Hartt must promise his vengeance. Greta of course must tease her upcoming arc as a high school principal—with secret motives!
—on the network’s teen vampire drama Wuthering Bites.
Everyone must play their roles. Except me, Barnes, Imogen, and Erika.
We remain too numb from what we just saw, though Fortune is classically placid.
But any time Drew comes to one of us, the circus is for once united, someone always to the rescue.
Often Melange, Greta, or Jiamin. But mostly PB. Without fail, PB.
“Thanks,” I tell him during the Reunion’s final commercial break.
“What can I say? You were looking… totally doomed.”
I might not get another chance. “PB, I’m—”

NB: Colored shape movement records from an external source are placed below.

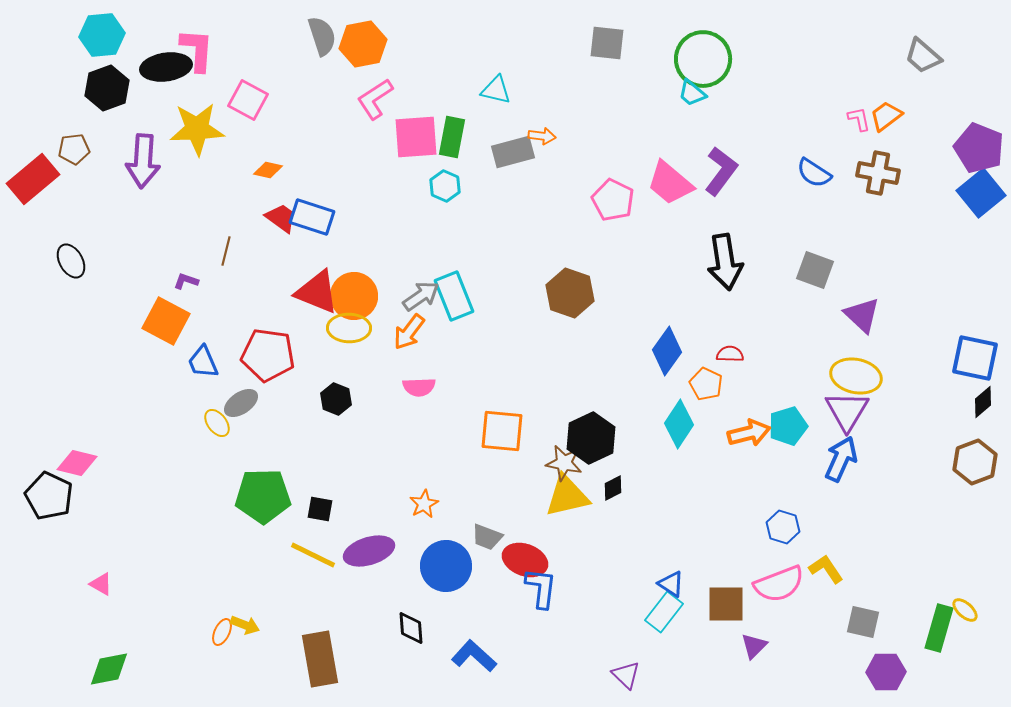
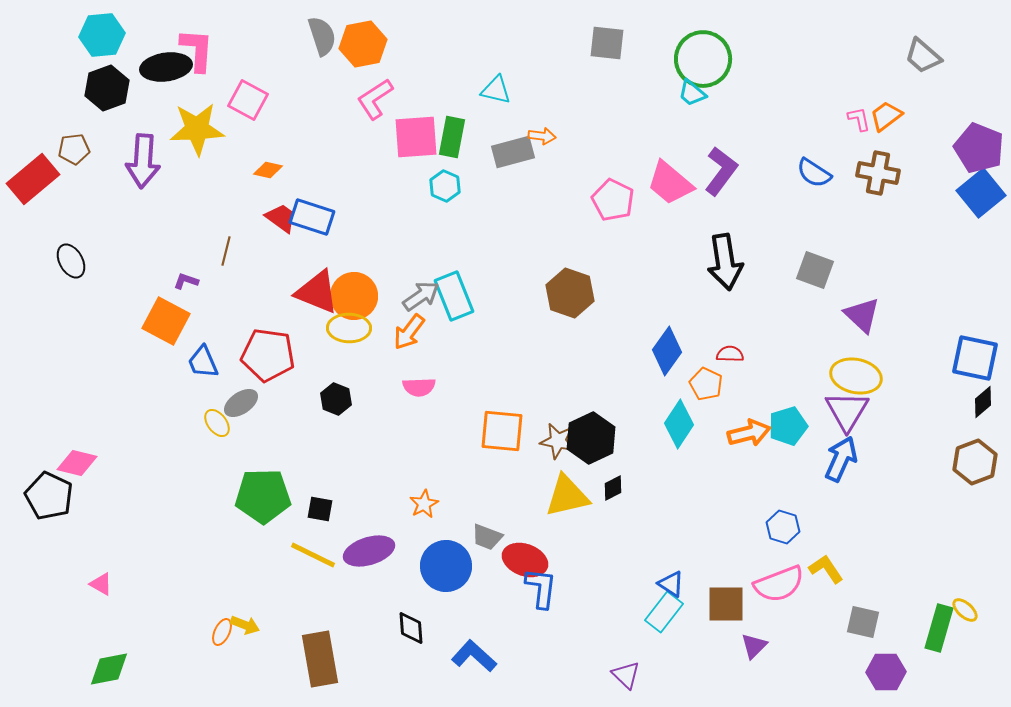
brown star at (564, 463): moved 6 px left, 22 px up
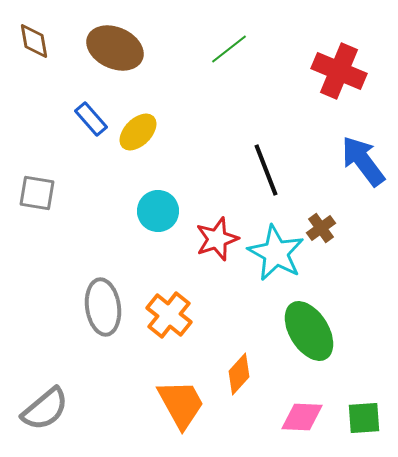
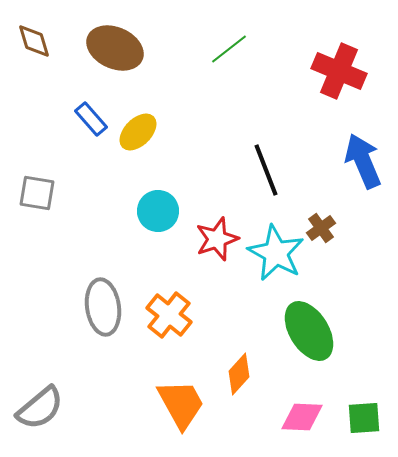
brown diamond: rotated 6 degrees counterclockwise
blue arrow: rotated 14 degrees clockwise
gray semicircle: moved 5 px left, 1 px up
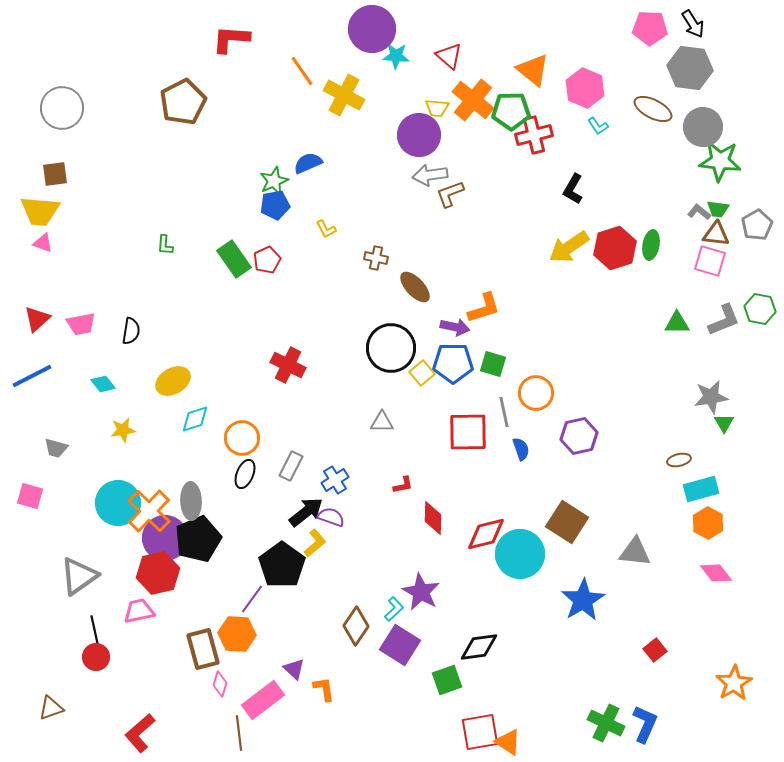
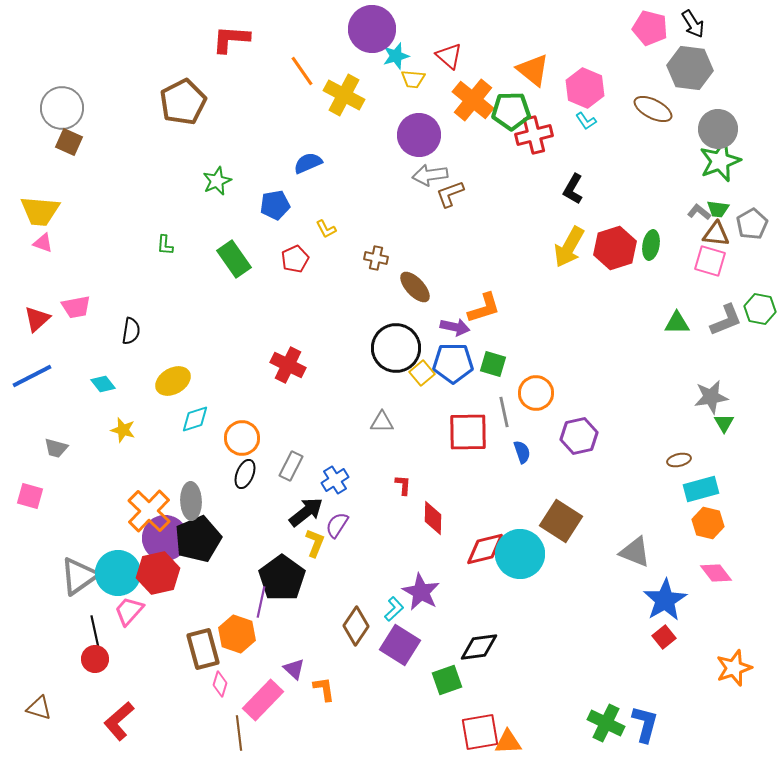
pink pentagon at (650, 28): rotated 12 degrees clockwise
cyan star at (396, 56): rotated 20 degrees counterclockwise
yellow trapezoid at (437, 108): moved 24 px left, 29 px up
cyan L-shape at (598, 126): moved 12 px left, 5 px up
gray circle at (703, 127): moved 15 px right, 2 px down
green star at (720, 161): rotated 27 degrees counterclockwise
brown square at (55, 174): moved 14 px right, 32 px up; rotated 32 degrees clockwise
green star at (274, 181): moved 57 px left
gray pentagon at (757, 225): moved 5 px left, 1 px up
yellow arrow at (569, 247): rotated 27 degrees counterclockwise
red pentagon at (267, 260): moved 28 px right, 1 px up
gray L-shape at (724, 320): moved 2 px right
pink trapezoid at (81, 324): moved 5 px left, 17 px up
black circle at (391, 348): moved 5 px right
yellow star at (123, 430): rotated 25 degrees clockwise
blue semicircle at (521, 449): moved 1 px right, 3 px down
red L-shape at (403, 485): rotated 75 degrees counterclockwise
cyan circle at (118, 503): moved 70 px down
purple semicircle at (331, 517): moved 6 px right, 8 px down; rotated 76 degrees counterclockwise
brown square at (567, 522): moved 6 px left, 1 px up
orange hexagon at (708, 523): rotated 16 degrees counterclockwise
red diamond at (486, 534): moved 1 px left, 15 px down
yellow L-shape at (315, 543): rotated 28 degrees counterclockwise
gray triangle at (635, 552): rotated 16 degrees clockwise
black pentagon at (282, 565): moved 13 px down
purple line at (252, 599): moved 9 px right, 3 px down; rotated 24 degrees counterclockwise
blue star at (583, 600): moved 82 px right
pink trapezoid at (139, 611): moved 10 px left; rotated 36 degrees counterclockwise
orange hexagon at (237, 634): rotated 15 degrees clockwise
red square at (655, 650): moved 9 px right, 13 px up
red circle at (96, 657): moved 1 px left, 2 px down
orange star at (734, 683): moved 15 px up; rotated 12 degrees clockwise
pink rectangle at (263, 700): rotated 9 degrees counterclockwise
brown triangle at (51, 708): moved 12 px left; rotated 36 degrees clockwise
blue L-shape at (645, 724): rotated 9 degrees counterclockwise
red L-shape at (140, 733): moved 21 px left, 12 px up
orange triangle at (508, 742): rotated 36 degrees counterclockwise
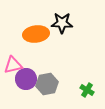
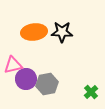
black star: moved 9 px down
orange ellipse: moved 2 px left, 2 px up
green cross: moved 4 px right, 2 px down; rotated 16 degrees clockwise
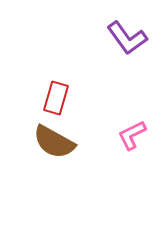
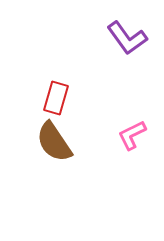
brown semicircle: rotated 27 degrees clockwise
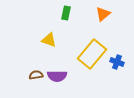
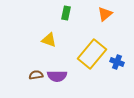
orange triangle: moved 2 px right
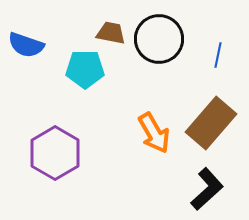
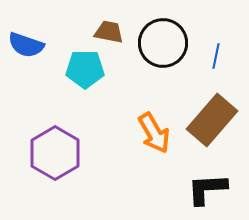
brown trapezoid: moved 2 px left, 1 px up
black circle: moved 4 px right, 4 px down
blue line: moved 2 px left, 1 px down
brown rectangle: moved 1 px right, 3 px up
black L-shape: rotated 141 degrees counterclockwise
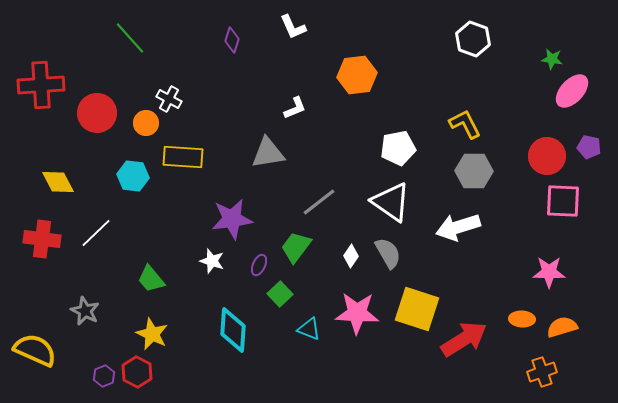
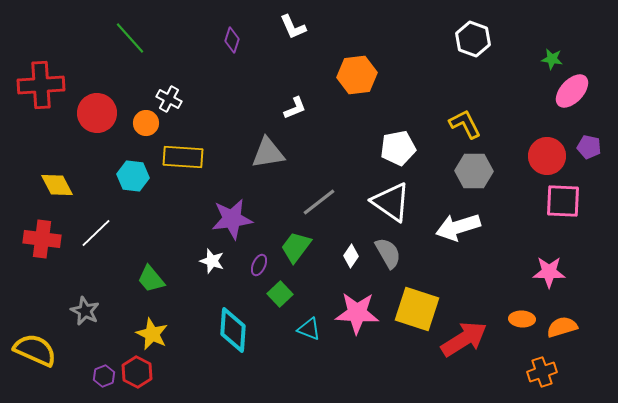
yellow diamond at (58, 182): moved 1 px left, 3 px down
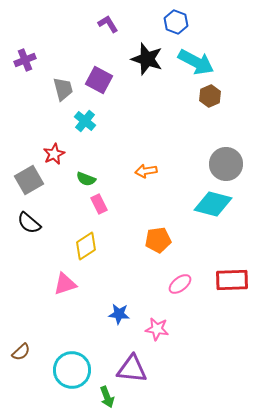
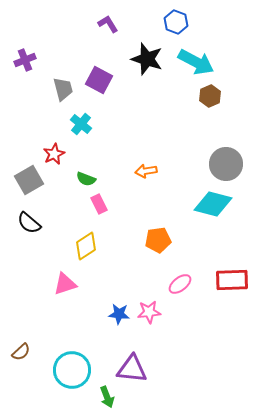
cyan cross: moved 4 px left, 3 px down
pink star: moved 8 px left, 17 px up; rotated 15 degrees counterclockwise
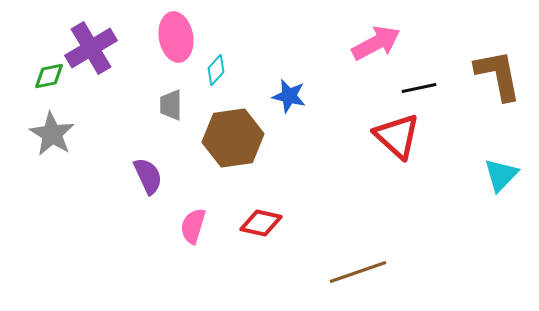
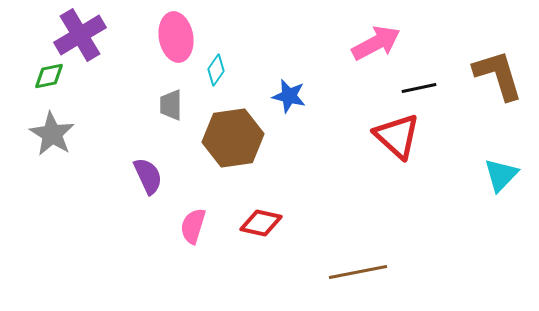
purple cross: moved 11 px left, 13 px up
cyan diamond: rotated 8 degrees counterclockwise
brown L-shape: rotated 6 degrees counterclockwise
brown line: rotated 8 degrees clockwise
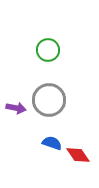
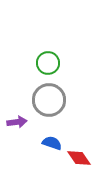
green circle: moved 13 px down
purple arrow: moved 1 px right, 14 px down; rotated 18 degrees counterclockwise
red diamond: moved 1 px right, 3 px down
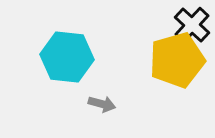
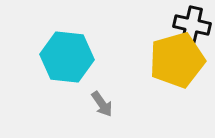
black cross: rotated 30 degrees counterclockwise
gray arrow: rotated 40 degrees clockwise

“I know. You should be.” He coughs. “Still. Everything I said—”
“Was correct.”
“It doesn’t mean I meant it. Well, not all of it.” For someone so verbal, it’s strange to see PB quiet. “Lunch tomorrow?” he finally asks. “You’re buying.”
“I figured.”
He resurrects his wicked grin as we return from commercial. “Buddy, I’m irrevocably unemployable. What choice do I have but to spend your primetime blood money?”
I suppress my laughter, and Ecklund rouses the audience one more time. “Well, folks, we can agree that was an unprecedented season, but before we go, I have one last question… did you ever imagine an Endeavor finale where no one won?”
Scattered answers sing out from the audience. Of course not. Who would?
“Well…” He pauses dramatically before screaming, “You still haven’t! Roll that tape!”
The screen bursts alive with footage from the single camera that recorded me before I took my plunge.
Away I go, and the camera dully hits the damp grass, the cameraman’s feet bolting away.
Two bodies then stagger into frame and tumble to the ground, one tightly wrapping her arms around the other…
unknowingly crossing that painted finish line.
“The winners of Endeavor Season 20… Erika Bhaduri and Imogen Cuthbert!”
Ecklund brandishes the giant foam check, thunderous confetti raining down. Barnes nudges a stunned Erika forward, actually laughing, “Hurry, it’s live television!” Imogen too at last rises, gripping my hand as she passes me and not letting go until long after we hear “cut.”
Imogen has officially won the most seasons of Endeavor and the most cumulative prize money in the show’s history.
Hers is the unimpeachable legacy. As for Erika, she’s the first trans winner.
She’s also the first person to win after another family member won previously.
Perhaps a less revolutionary headline, but it’s meaningful to me.